By Cecile Lefort and Gyles Beckford
SYDNEY/WELLINGTON, Aug 5 (Reuters) - The Australian dollar held solid gains on Wednesday, proving resilient to broad U.S. dollar strength and mounting talk of a September interest rate hike by the Federal Reserve.
In contrast, another dire dairy auction and a softer-than-expected employment report sent New Zealand dollar closer to six-year lows.
The Australian dollar AUD=D4 was at $0.7362, having surged 1.3 percent on Tuesday after the Reserve Bank of Australia toned down its call for a weaker currency. A short squeeze saw the Aussie climb as high as $0.7428. Immediate resistance was found around $0.7380.

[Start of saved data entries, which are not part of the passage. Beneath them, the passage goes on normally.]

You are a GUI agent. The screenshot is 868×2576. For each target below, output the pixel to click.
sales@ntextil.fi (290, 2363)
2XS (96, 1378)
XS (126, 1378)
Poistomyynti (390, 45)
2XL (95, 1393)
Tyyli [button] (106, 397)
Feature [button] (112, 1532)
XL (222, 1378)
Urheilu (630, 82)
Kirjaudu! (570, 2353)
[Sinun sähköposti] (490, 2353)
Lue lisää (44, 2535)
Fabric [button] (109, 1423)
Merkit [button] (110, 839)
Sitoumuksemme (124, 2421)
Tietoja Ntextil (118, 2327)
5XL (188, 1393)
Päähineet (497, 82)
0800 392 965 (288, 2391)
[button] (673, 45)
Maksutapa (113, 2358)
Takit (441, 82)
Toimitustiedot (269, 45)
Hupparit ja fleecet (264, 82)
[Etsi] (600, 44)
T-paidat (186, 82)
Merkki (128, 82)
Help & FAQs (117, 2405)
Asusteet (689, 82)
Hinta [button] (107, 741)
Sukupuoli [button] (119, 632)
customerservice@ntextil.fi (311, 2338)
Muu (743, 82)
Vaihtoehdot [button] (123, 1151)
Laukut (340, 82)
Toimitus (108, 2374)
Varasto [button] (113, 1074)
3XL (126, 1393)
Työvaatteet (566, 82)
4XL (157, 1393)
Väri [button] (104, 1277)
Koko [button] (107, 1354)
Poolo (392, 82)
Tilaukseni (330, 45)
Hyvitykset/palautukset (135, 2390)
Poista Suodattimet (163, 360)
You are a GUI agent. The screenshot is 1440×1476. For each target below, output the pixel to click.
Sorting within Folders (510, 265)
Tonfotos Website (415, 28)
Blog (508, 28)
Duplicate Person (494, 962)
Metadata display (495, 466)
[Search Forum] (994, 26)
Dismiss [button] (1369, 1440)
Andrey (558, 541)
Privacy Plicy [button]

The central bank kept rates at a record low of 2 percent at its monthly policy meeting this week, but dropped a reference to further falls in the Aussie as being both likely and necessary.
For some analysts, the correction higher is only temporary.
"A slight tweak to the RBA's characterisation of the AUD resulted in one of the biggest post-RBA moves on record," said ANZ in a note. "This was clearly an over-reaction driven by positioning."
Such was the momentum that the Aussie even resisted a broad rally in the U.S. dollar after a Fed regional president surprised some by expressing his support for an interest rate hike in September.
Also helping the Aussie was an upbeat survey of China's service sector, an outcome that should help offset downward pressure from cooling manufacturing.
The New Zealand dollar NZD=D4 eased to $0.6519, from a peak of $0.6615 on Tuesday on sliding dairy prices and soft wages growth at home.
Government data showed a rise in the jobless rate and very tame wage pressures, all of which pointed to a further rate cut next month. ID:nL3N10F272
The overnight dairy auction was as bad as feared, with average prices sliding 9.3 percent. Dairy giant Fonterra looks set on Friday to slash its payout forecast to around NZ$4.00 a kilo of milk solids from an initial NZ$5.25/kg. Several analysts are picking around NZ$3.70.
Near-term support for the kiwi is at the year-to-date low of $0.6499, with $0.6620 capping the topside.
The kiwi's weakness was evident across the board with the trade-weighted currency basket index =NZD falling 0.5 percent to a two-week low.
New Zealand government bond yields 0#NZTSY= were as much as 3 basis points higher.
Australian government bond futures fell, with the three-year bond contract YTTc1 off 8 ticks at 98.000. The 10-year contract YTCc1 lost 8.5 ticks to 97.1450.
The spread between three- AU3YT=RR and 10-year AU10YT=RR bonds narrowed to 81 basis points, the smallest since early June.